En cambio, el mundo de los sindicatos parece casi
totalmente ajeno a las preocupaciones cotidianas del
radicalismo. Los radicales pueden ocuparse de lo que
ocurre en el gobierno, de la vigencia de las libertades
públicas, de las relaciones con la Iglesia Católica, de la
Educación, del mundo empresarial o de la economía
agropecuaria. Los últimos ascensos en el Ejército fueron
tema de conversación, en los locales radicales, durante
varias semanas. Pero resulta excepcional que un dirigente
atienda verdaderamente a lo que ocurre en las 62
Organizaciones o distinga con precisión la estrategia de
la Unión Obrera Metalúrgica con relación a los otros
sindicatos que comparten la línea verticalista.

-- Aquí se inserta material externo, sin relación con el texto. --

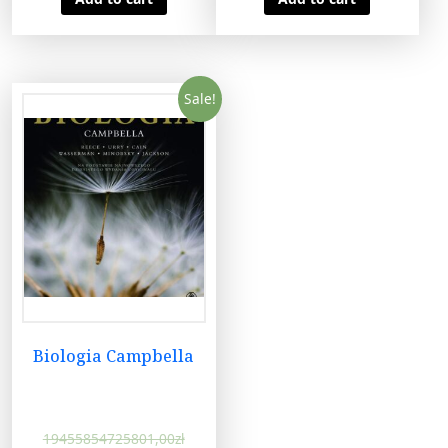
Sale!
Biologia Campbella
19455854725801,00
zł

Algunos explicaron este vacío por la formación liberal (en
materia política) de los dirigentes radicales: esa
formación les haría difícil percibir zonas políticas
alejadas del mundo de los partidos. La interpretación es
tan simplista como disparatada. Con esa lógica no habría
senadores radicales que constituyen notorios enlaces con
la jerarquía eclesiástica mientras otros se dedican a las
Fuerzas Armadas y un verdadero equipo económico opera
dentro de la CGE.
Más sensato, pero también insuficiente, es explicar ese
divorcio por el diferente origen social de radicales y
sindicalistas. Es cierto que los primeros emergen de las
clases medias y son un poco ajenos al mundo de los
trabajadores manuales, pero también es cierto que esa
diferencia no imposibilitó las relaciones de los políticos
peronistas, nacionalistas y de izquierda —en diferentes
proporciones, claro— con la dirigencia gremial
justicialista. Las diferencias sociales no fueron
obstáculos insalvables para las vinculaciones de los
dirigentes obreros con jefes militares (recuérdese el
período que precedió al 28 de junio de 1966) o con altos
dignatarios eclesiásticos.
Tampoco los recíprocos prejuicios cubren toda la
explicación, como lo demuestran los tipos precedentes de
vínculos bilaterales. Pero lo cierto es que no solamente
las relaciones entre sindicalistas y radicales son
decididamente malas, sino que ni unos ni otros se
preocupan demasiado por mejorarlas.
En el fondo, pocos protagonistas —de una y de otra parte—
terminan de advertir que la realidad actual es
absolutamente distinta a la de hace diez años, cuando cada
uno podía ilusionarse con ser fuerte sin necesidad de
acortar distancias.
Pero, además, lo verdaderamente decisivo para esa
incomunicación es que, extrañamente, tanto los radicales
como los dirigentes sindicales de la ortodoxia peronista
se ven recíprocamente como sectores en decadencia. Los
radicales tienden a pensar que la armazón gremial
justicialista tiene una fuerza de tipo organizativo,
emocionalmente residual, y que ante circunstancias
críticas son escasas las posibilidades de que resista y
ejerza un verdadero liderazgo. Piensan, en fin, que el
aparato del Estado contribuye a sustentar indirectamente
un poder que se podría resquebrajar ante grandes
conmociones (al estilo de los cordobazos) o perder al
menos la iniciativa. Pero, además, interpretan que no
constituirán un polo obligado de soluciones en
circunstancias dramáticas. Los radicales consideran
perdurables a la Iglesia, a las Fuerzas Armadas o al
empresariado; ven, claro, que los actuales dirigentes
sindicalistas tienen una fuerza indiscutible pero no están
seguros sobre su mantenimiento en el futuro.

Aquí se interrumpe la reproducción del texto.